Competitors who are systematically addressing tech debt and building AI literacy will pull ahead, and the gap compounds quickly. They'll be the ones capturing that 3x revenue advantage: innovating faster, serving customers more effectively, and operating with tighter margins than you can match.

Beyond the competitive disadvantage, the operational risk is real. An AI system built on poor foundations is fragile, prone to errors, security vulnerabilities, and integration failures. Add the growing regulatory focus on AI transparency and accountability, and businesses running opaque AI on legacy infrastructure face both operational and legal exposure that didn't exist five years ago.

Ignoring tech debt and the AI confidence gap isn't a passive choice to miss out on growth. It's an active choice to increase fragility at exactly the moment that AI-native competitors are building resilience.

What is the right strategic approach?

The answer isn't to spend more on AI. It's a disciplined, two-pronged strategy: eliminate tech debt, and cultivate genuine AI literacy. Here's the sequence:

1. Audit and prioritise your tech debt Conduct a thorough review of your existing IT infrastructure and software. Identify where the debt is concentrated, focus on systems that are critical to operations and those that will directly affect your ability to integrate AI. Prioritise modernising core systems, improving data hygiene, and streamlining your software stack.

2. Build genuine AI literacy across the organisation This is not just for the tech team. Management and operational staff need a foundational understanding of what AI is, how it works, its capabilities, and its limits. You don't need everyone to be a data scientist, but everyone needs to be able to use AI confidently, interrogate its outputs, and flag when something looks wrong.

3. Start small, think big Don't attempt an enterprise-wide AI implementation overnight. Identify specific pain points where AI can deliver immediate, measurable value. Run pilot projects, define success metrics before you start, learn from the results, then scale. This iterative approach builds confidence and surfaces problems before they become expensive.

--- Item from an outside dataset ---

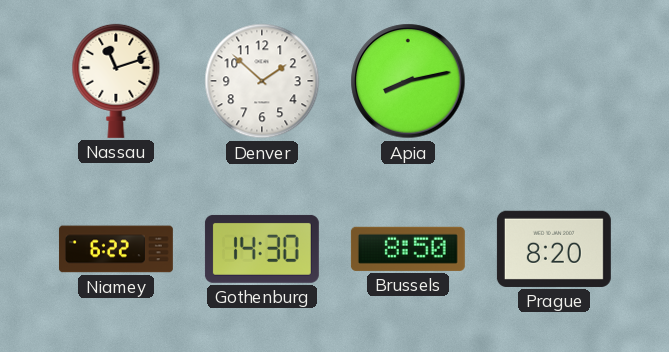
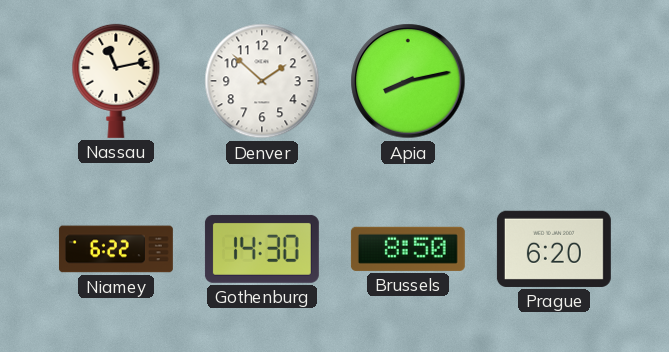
Nassau: 11:12 -> 11:13
Prague: 8:20 -> 6:20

4. Invest in data quality and governance AI is only as good as the data it's fed. Poor data quality is not a problem you fix downstream, it has to be addressed at the source. Robust data governance, clean, accurate, accessible data, is a non-negotiable prerequisite for any AI implementation worth running.

5. Bring in external expertise where needed If internal resources are stretched, engage AI consultants to assess your current state, develop a strategic roadmap, and guide implementation. The cost of getting external expertise is almost always lower than the cost of getting it wrong internally.

Is this an IT problem or a business problem?

It is squarely a business problem. Tech debt isn't a cost centre issue to be absorbed quietly by the CTO, it directly limits revenue growth, slows innovation, and makes AI investments underperform. The IDC research makes this financially explicit in a way that removes ambiguity: this is a strategic business decision, not a technical housekeeping task.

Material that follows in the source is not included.